To do Matrix inversion, we perform row reduction on \([A I]\) to obtain \([I A^{-1}]\) as just described. Since \([A I]\) is \(n\times 2n\), the forward elimination step is \(\sim\frac{5}{3}n^3\) and the backsubstitution step is \(\sim\frac{1}{3}n^3\).

In more detail:

If you go back to the derivation of the cost of Gaussian Elimination in Lecture 3, you need to extend the diagram. It is no longer \(n\times(n+1)\) but now is \(n\times 2n\). Then for the forward elimination phase of matrix inversion, you get:

\[ 2\sum_{k=1}^n (k-1)(k+n) = 2\sum_{k=1}^n k^2 + (n-1)k - n\]

flops.

If you expand this out, and use standard formulas for sums (eg, see https://brilliant.org/wiki/sum-of-n-n2-or-n3/), you will get the high order term of \(\sim\frac{5}{3}n^3.\)

Now, for the back substitution phase, at the start you have a matrix that is \([U L]\) where \(U\) is upper triangular and \(L\) is lower triangular. To backsubstitute row \(k\) in this matrix, you need

\[2 \sum_{i=1}^{k} i = 2\frac{(k-1)k}{2}\]

flops. So the total for back substitution is

\[ \sum_{k=1}^n k^2 - k \]

whose highest order term is \(\frac{1}{3}n^3\).
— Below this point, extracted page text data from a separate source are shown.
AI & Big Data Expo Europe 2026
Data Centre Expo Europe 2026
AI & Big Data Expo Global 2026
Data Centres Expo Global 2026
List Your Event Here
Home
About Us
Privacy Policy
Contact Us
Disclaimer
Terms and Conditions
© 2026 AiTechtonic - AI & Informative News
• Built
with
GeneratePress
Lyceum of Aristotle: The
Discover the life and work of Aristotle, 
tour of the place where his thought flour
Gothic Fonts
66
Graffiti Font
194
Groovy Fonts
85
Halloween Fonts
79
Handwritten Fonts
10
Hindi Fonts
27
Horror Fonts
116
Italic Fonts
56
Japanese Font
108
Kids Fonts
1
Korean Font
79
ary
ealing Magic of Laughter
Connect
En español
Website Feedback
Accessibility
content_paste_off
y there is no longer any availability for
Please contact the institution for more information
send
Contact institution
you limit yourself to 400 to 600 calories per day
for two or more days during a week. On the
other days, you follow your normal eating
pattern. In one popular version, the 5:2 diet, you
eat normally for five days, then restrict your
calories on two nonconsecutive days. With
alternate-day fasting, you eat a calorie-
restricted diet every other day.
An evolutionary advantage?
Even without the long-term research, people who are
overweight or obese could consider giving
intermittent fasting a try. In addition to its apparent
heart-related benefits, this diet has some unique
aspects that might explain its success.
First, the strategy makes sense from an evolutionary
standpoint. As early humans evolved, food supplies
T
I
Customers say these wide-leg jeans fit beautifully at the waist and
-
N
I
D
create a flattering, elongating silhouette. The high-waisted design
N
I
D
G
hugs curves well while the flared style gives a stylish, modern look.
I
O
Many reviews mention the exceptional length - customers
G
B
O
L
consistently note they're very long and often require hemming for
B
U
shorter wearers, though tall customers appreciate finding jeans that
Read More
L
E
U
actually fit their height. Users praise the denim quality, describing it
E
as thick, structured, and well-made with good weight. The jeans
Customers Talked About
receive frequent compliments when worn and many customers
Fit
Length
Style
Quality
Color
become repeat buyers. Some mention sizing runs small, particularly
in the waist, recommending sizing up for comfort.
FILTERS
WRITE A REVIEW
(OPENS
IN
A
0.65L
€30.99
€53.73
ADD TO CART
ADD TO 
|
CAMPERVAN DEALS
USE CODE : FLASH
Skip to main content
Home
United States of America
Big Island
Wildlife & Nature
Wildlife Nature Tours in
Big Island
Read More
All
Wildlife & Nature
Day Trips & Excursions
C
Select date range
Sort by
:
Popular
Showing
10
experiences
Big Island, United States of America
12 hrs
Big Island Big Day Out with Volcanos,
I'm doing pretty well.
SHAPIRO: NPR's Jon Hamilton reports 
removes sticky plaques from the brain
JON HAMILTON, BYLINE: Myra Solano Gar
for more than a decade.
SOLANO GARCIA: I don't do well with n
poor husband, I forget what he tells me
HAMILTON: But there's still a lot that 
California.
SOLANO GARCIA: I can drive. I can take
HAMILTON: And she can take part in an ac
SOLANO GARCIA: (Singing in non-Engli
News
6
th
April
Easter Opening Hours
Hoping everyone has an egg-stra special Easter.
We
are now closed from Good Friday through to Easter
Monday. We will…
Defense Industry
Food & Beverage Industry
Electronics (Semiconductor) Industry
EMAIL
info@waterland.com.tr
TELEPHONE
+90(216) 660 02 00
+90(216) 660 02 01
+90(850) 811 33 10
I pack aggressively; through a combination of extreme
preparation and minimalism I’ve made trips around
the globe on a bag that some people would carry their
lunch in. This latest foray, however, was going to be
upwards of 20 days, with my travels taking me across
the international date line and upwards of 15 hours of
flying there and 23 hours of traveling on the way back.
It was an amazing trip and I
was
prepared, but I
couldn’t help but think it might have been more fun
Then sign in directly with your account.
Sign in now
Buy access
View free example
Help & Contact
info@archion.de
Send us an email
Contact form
So the total operation count of Matrix Inversion is

\[\sim \frac{5}{3}n^3 + \frac{1}{3}n^3 = 2n^3\]

In Code

This general strategy leads to an algorithm for inverting any matrix.
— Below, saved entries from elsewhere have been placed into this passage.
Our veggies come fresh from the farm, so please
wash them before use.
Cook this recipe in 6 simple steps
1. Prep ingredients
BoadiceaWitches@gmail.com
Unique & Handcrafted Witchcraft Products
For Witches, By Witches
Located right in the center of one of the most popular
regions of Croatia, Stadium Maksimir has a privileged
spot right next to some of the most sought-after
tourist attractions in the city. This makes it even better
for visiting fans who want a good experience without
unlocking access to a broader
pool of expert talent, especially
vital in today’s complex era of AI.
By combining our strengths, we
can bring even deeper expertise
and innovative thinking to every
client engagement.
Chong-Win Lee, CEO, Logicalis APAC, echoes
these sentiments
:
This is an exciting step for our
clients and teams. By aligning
However, in this course I will not ask you invert matrices larger than \(2\times 2\) by hand.

Any time you need to invert a matrix larger than \(2\times 2,\) you may use a calculator or computer.

To invert a matrix in Python/numpy, use the function np.linalg.inv(). For example:

import numpy as np
A = np.array(
    [[ 2.0, 5.0],
     [-3.0,-7.0]])
print('A =\n',A)
B = np.linalg.inv(A)
print('B = \n',B)

A =
 [[ 2.  5.]
 [-3. -7.]]
B = 
 [[-7. -5.]
 [ 3.  2.]]

What do you think happens if you call np.linalg.inv() on a matrix that is not invertible?

A = np.array([[2.,4.],[2.,4.]])
np.linalg.inv(A)

---------------------------------------------------------------------------
LinAlgError                               Traceback (most recent call last)
Cell In[3], line 2
      1 A = np.array([[2.,4.],[2.,4.]])
----> 2 np.linalg.inv(A)

File ~/miniconda3/envs/quarto/lib/python3.12/site-packages/numpy/linalg/_linalg.py:615, in inv(a)
    612 signature = 'D->D' if isComplexType(t) else 'd->d'
    613 with errstate(call=_raise_linalgerror_singular, invalid='call',
    614               over='ignore', divide='ignore', under='ignore'):
--> 615     ainv = _umath_linalg.inv(a, signature=signature)
    616 return wrap(ainv.astype(result_t, copy=False))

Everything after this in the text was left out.